Javier Cabo

A BELÉN ELORRIETA EN SU CASA DE COLORES

Da gusto esta pintura – una de las más cómodas – donde coexisten los gatos y los pájaros en una paz cromática. Hasta los paisajes, tan acogedores, muestran un grado de humanización compartido por los objetos que acompañan a las figuras.

No llega el espacio para tal riqueza de color; se diría que otro tanto, a menos de rojos y azules, naranjas y carmines, se ha quedado rebosando en la paleta. Los propios desnudos –nada convencionales, de una cercanía antiacadémica- exhiben cálidas carnaciones dignas de un esplendor tropical. Y la factura abunda en superposiciones de capas que asoman o se traslucen bajo los refregados, con colores que ocupan no solo extensión sino profundidad. Hay un color bajo el color que exige hondura a la mirada seducida al primer vistazo.

Belén, como magnífica colorista, apuesta con decisión y juega sin trampas mediante un surtido bien diferenciado, hábilmente matizado en su saturación para ajustarlo a las necesidades de cada caso, mientras en cambio tiende a rehuir las mezclas complejas, los caquis, pardos, beiges y grises que ofrecen a otras sensibilidades el comodín de unas gamas en sordina para apoyar los colores puros amortiguando su contacto. Por su ojo perpetuamente limpio no ha pasado nada turbio, y esa poética pintura se diría siempre enmarcada por el arco iris. Logra así un feliz equilibrio basado en el contraste entre cálidos y fríos, firme pero no violento, característico pero no monótono, y al que prestan contundencia fuertes efectos tonales. Los fondos azules, por ejemplo, ambientalmente densos de penumbra, poseen un vigor extraordinario, no actuando como mero respaldo de las figuras sino ensamblándose con ellas en pie de igualdad.
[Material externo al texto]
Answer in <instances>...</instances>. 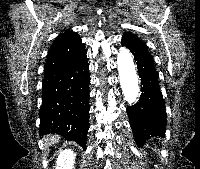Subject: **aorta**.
Returning <instances> with one entry per match:
<instances>
[{
    "instance_id": "1",
    "label": "aorta",
    "mask_w": 200,
    "mask_h": 169,
    "mask_svg": "<svg viewBox=\"0 0 200 169\" xmlns=\"http://www.w3.org/2000/svg\"><path fill=\"white\" fill-rule=\"evenodd\" d=\"M117 65L124 98L128 104L132 105L139 95V80L132 54L125 47L119 50Z\"/></svg>"
}]
</instances>
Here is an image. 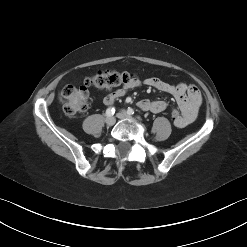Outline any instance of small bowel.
I'll use <instances>...</instances> for the list:
<instances>
[{"label": "small bowel", "instance_id": "1", "mask_svg": "<svg viewBox=\"0 0 247 247\" xmlns=\"http://www.w3.org/2000/svg\"><path fill=\"white\" fill-rule=\"evenodd\" d=\"M140 84L138 79H134L122 88L105 95L103 97L104 104L112 105L118 98L124 96L129 90L138 87ZM143 84L168 93L175 98L181 110L180 118L174 122L176 127L184 128L196 119L198 108L202 104V96L197 87L186 83L171 84L157 77L146 78ZM137 105L141 110L153 113L163 112L167 108V103L164 100L142 99L138 101Z\"/></svg>", "mask_w": 247, "mask_h": 247}]
</instances>
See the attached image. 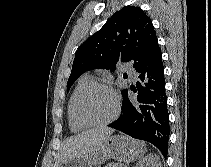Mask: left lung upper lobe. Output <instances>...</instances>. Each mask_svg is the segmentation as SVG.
<instances>
[{"label":"left lung upper lobe","instance_id":"1","mask_svg":"<svg viewBox=\"0 0 211 167\" xmlns=\"http://www.w3.org/2000/svg\"><path fill=\"white\" fill-rule=\"evenodd\" d=\"M158 46L151 19L141 8L125 6L79 47L67 91L87 70L106 68L114 71L118 62H131L137 69Z\"/></svg>","mask_w":211,"mask_h":167}]
</instances>
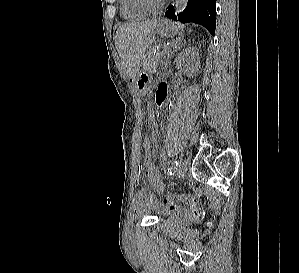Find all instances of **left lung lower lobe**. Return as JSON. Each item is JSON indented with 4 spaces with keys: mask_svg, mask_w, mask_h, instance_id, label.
I'll return each instance as SVG.
<instances>
[{
    "mask_svg": "<svg viewBox=\"0 0 299 273\" xmlns=\"http://www.w3.org/2000/svg\"><path fill=\"white\" fill-rule=\"evenodd\" d=\"M216 0H189L185 10L175 16L174 8L171 6L165 13L168 18L178 20L182 23L194 22L203 25L212 35L215 34Z\"/></svg>",
    "mask_w": 299,
    "mask_h": 273,
    "instance_id": "obj_1",
    "label": "left lung lower lobe"
}]
</instances>
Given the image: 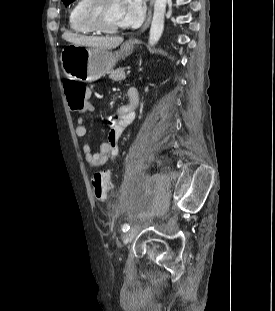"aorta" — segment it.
I'll use <instances>...</instances> for the list:
<instances>
[{
  "mask_svg": "<svg viewBox=\"0 0 275 311\" xmlns=\"http://www.w3.org/2000/svg\"><path fill=\"white\" fill-rule=\"evenodd\" d=\"M167 0H155L154 13L149 34V45L154 46L159 41L163 29Z\"/></svg>",
  "mask_w": 275,
  "mask_h": 311,
  "instance_id": "obj_1",
  "label": "aorta"
}]
</instances>
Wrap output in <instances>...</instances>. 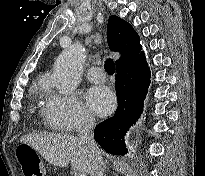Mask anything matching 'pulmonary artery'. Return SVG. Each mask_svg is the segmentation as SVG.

Así se fragua una sólida unidad cromática que sostiene a su vez la composición en la planitud vertical del espacio.

Las figuras, incluso las infantiles, suelen aparecer pensativas, y de hecho los colores no son más expansivos que las formas, lo que templa de contención el despliegue de los primeros.. A veces hasta adoptan una pose levemente hierática, evitando caer en la superficialidad decorativa o una ingenuidad tan ficticia como fácil.

La reducción del modelado, la escasez de semitonos, la suavidad de la iluminación –el color pleno a media luz-, las formas delineadas en un armonioso juego de curvas, les prestan una gran ligereza, resuelta a veces en una auténtica flotación de manchas, como una bandada de globos que hubiera liberado en el jardín de su imaginación.
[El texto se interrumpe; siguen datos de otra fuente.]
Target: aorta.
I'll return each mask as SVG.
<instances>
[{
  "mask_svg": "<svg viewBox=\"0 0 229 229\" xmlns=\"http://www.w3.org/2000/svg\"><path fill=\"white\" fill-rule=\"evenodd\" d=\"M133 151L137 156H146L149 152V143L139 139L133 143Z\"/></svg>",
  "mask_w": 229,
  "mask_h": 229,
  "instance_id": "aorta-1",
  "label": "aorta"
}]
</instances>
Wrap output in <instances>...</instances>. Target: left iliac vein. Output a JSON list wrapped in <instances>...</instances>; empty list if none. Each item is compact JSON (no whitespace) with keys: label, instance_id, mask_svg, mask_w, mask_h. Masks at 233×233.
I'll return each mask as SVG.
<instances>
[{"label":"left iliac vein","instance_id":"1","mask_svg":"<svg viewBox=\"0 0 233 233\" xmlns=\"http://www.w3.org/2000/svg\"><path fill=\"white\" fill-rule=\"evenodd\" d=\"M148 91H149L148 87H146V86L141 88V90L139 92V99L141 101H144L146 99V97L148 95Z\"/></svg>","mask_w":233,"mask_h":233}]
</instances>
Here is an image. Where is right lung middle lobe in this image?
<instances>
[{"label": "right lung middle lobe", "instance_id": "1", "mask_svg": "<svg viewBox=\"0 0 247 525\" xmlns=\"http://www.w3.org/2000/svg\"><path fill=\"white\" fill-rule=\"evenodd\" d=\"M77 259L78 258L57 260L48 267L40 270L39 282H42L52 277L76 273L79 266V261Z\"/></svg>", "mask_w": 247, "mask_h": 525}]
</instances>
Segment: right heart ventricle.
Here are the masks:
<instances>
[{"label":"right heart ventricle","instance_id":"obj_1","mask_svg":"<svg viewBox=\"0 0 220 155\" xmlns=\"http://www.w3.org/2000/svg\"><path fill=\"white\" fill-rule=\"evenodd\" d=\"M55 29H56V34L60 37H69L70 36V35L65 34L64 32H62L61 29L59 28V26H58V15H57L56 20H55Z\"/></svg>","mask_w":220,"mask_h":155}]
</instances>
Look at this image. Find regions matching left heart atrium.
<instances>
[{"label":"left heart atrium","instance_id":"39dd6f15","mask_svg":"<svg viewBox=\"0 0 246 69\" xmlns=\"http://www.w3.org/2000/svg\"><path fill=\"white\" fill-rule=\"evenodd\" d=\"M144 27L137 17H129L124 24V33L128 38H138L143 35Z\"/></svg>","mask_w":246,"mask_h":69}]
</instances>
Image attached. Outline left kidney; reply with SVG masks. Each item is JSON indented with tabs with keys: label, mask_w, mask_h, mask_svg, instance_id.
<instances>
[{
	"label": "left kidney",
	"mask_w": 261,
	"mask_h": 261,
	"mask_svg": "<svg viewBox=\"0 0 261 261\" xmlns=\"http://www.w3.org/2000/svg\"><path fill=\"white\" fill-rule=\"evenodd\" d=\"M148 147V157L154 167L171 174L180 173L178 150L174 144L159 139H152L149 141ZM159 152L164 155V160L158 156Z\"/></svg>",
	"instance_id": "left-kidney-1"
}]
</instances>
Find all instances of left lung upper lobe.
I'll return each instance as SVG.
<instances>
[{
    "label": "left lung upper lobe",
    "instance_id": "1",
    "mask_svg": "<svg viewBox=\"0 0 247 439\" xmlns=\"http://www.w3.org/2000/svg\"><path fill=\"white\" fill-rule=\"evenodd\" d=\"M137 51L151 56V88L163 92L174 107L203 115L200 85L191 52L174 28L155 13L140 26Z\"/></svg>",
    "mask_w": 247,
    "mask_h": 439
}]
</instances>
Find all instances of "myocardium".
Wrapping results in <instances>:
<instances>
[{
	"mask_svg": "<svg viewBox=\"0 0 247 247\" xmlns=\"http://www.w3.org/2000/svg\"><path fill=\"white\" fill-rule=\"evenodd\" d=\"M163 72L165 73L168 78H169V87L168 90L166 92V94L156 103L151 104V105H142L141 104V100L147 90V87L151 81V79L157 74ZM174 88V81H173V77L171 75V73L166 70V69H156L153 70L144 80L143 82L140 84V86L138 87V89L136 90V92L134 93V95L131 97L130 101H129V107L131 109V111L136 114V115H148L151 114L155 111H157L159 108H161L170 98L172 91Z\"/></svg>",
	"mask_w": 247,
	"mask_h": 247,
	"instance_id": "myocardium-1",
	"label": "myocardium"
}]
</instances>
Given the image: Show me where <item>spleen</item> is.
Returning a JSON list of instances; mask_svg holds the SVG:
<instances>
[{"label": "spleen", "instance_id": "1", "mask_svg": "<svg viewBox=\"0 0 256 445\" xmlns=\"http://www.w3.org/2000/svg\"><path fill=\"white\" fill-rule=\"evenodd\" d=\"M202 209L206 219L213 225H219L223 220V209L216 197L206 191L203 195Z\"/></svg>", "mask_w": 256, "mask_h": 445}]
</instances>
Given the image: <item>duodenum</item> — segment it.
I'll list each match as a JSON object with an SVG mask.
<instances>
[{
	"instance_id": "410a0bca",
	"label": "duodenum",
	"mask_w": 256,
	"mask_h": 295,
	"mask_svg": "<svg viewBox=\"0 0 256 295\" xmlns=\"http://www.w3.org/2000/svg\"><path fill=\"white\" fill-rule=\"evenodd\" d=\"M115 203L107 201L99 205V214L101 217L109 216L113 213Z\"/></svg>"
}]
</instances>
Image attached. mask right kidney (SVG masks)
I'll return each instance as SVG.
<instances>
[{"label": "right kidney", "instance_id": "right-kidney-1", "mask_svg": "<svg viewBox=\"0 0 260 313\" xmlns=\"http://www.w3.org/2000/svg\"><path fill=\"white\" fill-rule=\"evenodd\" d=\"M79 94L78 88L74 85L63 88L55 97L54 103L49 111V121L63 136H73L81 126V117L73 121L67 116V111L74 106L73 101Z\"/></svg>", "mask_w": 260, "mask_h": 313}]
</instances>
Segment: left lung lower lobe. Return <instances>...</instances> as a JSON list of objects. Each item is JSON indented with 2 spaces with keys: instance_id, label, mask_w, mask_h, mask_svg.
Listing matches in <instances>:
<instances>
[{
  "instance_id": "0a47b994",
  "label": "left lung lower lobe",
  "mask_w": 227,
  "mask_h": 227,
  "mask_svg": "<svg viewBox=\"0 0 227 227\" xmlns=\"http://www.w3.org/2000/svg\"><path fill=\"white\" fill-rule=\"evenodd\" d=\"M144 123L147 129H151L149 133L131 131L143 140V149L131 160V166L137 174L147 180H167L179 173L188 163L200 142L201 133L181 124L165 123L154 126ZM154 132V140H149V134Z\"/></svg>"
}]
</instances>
Y eso que su atmósfera, dada su predilección por los interiores domésticos, es a menudo intimista. Aquí destacan esas habitaciones que suelen aparecer al fondo, con sus puertas bien abiertas, porque no puede haber nada cerrado en esta pintura, tan franca como hospitalaria, donde cada espectador es un invitado y cada cuadro una tarjeta de visita.

En cuanto al proceso pictórico, resulta evidente que Belén logra mantener sesión a sesión, a fuerza de un oficio sin rutina, una bien trabajada frescura, amplia de manchas y segura de toques, insistente en los refregados y fluida en las veladuras.

Deja los bordes abiertos -esos blancos de suavidad algodonosa- aprovechando con decisión la trama del lienzo al pasar el pincel cargado de materia para dar vibración a las formas.

Es también notable cómo su obra –nada menor- en blanco y negro y pequeño formato, que en principio podría considerarse un terreno menos propicio para el desarrollo de su estilo, guarde una consistencia similar. Ante ella sentimos un cambio de carácter, pero no de calidad. Modula los grises de tal modo que reemplazan al color, no perdido sino transformado, o mejor dicho evocado, en un alarde de sobriedad que sirve como certificado a su maestría.

El título de este breve e incompetente comentario –menos análisis que homenaje- menciona una casa de colores. Y de hecho los cuadros de Belén tienen la intensidad y la viveza polícroma de las vidrieras, aunque estén muy lejos de su esquemática rigidez formal. Serían en todo caso unas vidrieras empañadas de cálida emoción y esmeriladas por la caricia aterciopelada del pincel, para una casa a la que mágicamente sirven de ventanas. Me la imagino abriéndolas diariamente, una tras otra, en las paredes de su estudio. ¿Y con qué luz? Con la suya propia, con la prestada por esta pintora al demostrar brillantemente que nada da más luz que la propia mirada.